You just have to look at Google's profit motive here. Their motive isn't to provide quality search results. Their motive is to show users ads, either in the search results themselves or on the destination sites via their ad network. The SEO spam sites aren't a bug, they are a feature of Google's profit algorithm. Google's search quality will never improve so long as their motivation is to show you ads. Why should it? Competition may help here, either by an outsider like the OP suggests, or via breaking Google up with anti-trust enforcement, or both (my preference).

As a user, your best personal and ethical move is to install an ad-blocker, to make ad-based business models less viable, which will help promote business models that don't abuse the customer.


The core problem, I guess, is that search engines view all their results as ads. That’s why they got into the ad business in the first place.


>" The core problem, I guess, is that search engines view all their results as ads. That’s why they got into the ad business in the first place. "

This seems a bit overly cynical. Some search engines only served ads, but they're long gone. The survivors are those who dedicated themselves to finding links which were responsive to people's search intent. They seem to have gotten into ads because it was the best business model in this market.


> It's like the bad-old-days of ExpertsExchange, which somehow was never delisted by Google for its shady SEO tactics.

This is really what made me suspect that Google was teetering on the edge of the MBA death spiral: these problems run for years when they'd be easy to block, which suggests to me that whatever metric gets you a bonus / promoted doesn't include things like that which are long-term threats to their core business even if it's selling a lot of ads short-term.

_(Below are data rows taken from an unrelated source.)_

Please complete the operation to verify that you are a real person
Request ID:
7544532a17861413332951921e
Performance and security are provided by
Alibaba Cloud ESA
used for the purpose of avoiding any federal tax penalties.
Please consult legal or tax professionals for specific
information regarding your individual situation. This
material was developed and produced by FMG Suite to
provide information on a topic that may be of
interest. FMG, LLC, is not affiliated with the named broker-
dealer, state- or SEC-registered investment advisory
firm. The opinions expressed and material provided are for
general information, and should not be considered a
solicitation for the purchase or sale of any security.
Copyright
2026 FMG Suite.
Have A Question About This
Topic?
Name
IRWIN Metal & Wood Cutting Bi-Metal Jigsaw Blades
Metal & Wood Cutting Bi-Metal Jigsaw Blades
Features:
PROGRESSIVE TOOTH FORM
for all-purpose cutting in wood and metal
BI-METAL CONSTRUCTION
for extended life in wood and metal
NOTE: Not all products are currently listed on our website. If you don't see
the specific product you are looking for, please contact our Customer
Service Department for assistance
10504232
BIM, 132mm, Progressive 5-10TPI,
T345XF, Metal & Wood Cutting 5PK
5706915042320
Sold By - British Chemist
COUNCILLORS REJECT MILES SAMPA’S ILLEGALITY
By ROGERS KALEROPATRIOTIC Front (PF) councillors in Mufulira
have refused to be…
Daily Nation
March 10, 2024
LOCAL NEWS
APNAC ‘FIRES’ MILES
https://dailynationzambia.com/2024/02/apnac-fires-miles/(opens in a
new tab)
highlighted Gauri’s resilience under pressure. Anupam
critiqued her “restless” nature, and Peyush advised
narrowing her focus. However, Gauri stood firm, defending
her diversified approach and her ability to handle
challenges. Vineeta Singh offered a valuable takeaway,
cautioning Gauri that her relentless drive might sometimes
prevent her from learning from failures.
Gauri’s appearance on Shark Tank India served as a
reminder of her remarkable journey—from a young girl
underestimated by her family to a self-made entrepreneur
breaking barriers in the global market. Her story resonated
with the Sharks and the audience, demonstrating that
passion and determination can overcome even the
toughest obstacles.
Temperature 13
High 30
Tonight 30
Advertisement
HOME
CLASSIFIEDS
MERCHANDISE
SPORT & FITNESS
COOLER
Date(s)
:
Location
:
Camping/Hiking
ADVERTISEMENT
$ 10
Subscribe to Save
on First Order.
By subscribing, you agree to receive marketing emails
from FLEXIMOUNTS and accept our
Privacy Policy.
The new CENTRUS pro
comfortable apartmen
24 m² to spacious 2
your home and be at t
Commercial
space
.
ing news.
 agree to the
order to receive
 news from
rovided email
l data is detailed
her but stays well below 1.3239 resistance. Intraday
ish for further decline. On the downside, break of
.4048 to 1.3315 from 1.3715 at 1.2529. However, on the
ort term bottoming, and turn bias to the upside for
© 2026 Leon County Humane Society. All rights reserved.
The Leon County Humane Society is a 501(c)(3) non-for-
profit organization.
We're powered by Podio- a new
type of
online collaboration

> A lot of sites seem to have scraped StackOverflow and GitHub issues, put a crappy ad-loaded interface around them, and somehow out-rank the original SO/GitHub content.

Some even made slideshows of SO screen captures and put that on Youtube, with a fake video or spoken intro to make believe an actual content will be discussed... A number of shameless people would go any length to grab bits of money anywhere and anyhow, and I've hit those links a couple of times.


They outrank the original content because google is corrupt.